- Required action
Return the stretch from the line with "ressources ne font jamais défaut. L'" through the line with "barang produksinya terjual 20.000 unit dan" in the data below, character for character, skipping all pictures.

________________________________________

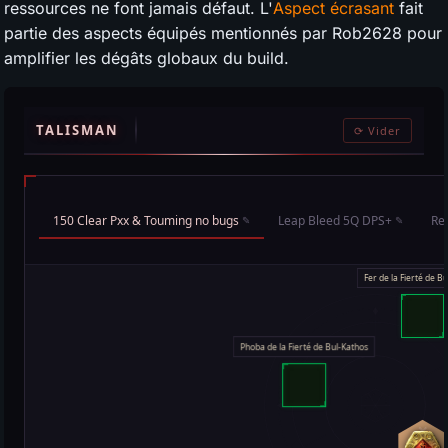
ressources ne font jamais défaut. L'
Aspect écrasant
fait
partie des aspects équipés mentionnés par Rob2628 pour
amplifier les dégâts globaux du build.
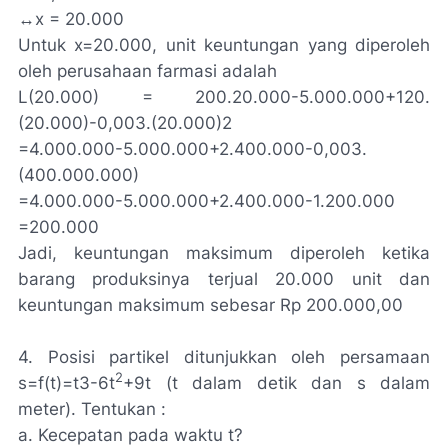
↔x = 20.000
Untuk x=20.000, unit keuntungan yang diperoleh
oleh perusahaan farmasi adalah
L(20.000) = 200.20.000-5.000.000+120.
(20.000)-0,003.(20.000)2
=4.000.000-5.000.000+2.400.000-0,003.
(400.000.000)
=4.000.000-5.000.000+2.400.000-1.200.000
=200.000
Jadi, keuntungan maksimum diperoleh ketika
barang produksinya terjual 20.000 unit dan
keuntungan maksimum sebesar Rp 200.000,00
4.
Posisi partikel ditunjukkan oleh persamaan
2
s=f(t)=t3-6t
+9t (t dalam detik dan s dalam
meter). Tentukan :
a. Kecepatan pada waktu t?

________________________________________

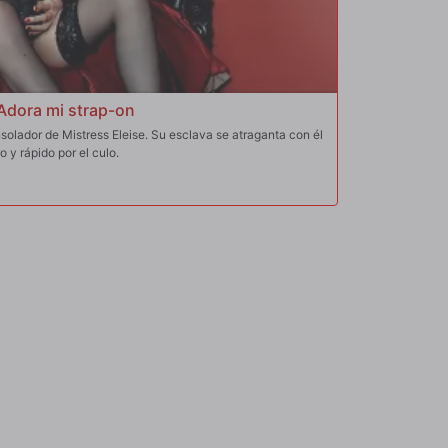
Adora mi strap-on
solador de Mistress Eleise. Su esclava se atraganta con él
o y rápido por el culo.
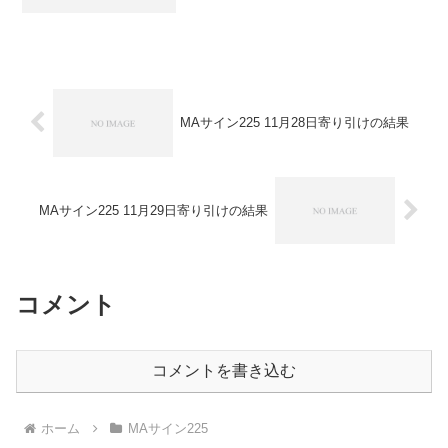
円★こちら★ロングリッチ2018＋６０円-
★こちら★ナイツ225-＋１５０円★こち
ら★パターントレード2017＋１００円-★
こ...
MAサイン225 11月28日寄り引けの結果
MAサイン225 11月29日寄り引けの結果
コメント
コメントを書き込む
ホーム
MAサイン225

________________________________________

- Result
ressources ne font jamais défaut. L'
Aspect écrasant
fait
partie des aspects équipés mentionnés par Rob2628 pour
amplifier les dégâts globaux du build.
↔x = 20.000
Untuk x=20.000, unit keuntungan yang diperoleh
oleh perusahaan farmasi adalah
L(20.000) = 200.20.000-5.000.000+120.
(20.000)-0,003.(20.000)2
=4.000.000-5.000.000+2.400.000-0,003.
(400.000.000)
=4.000.000-5.000.000+2.400.000-1.200.000
=200.000
Jadi, keuntungan maksimum diperoleh ketika
barang produksinya terjual 20.000 unit dan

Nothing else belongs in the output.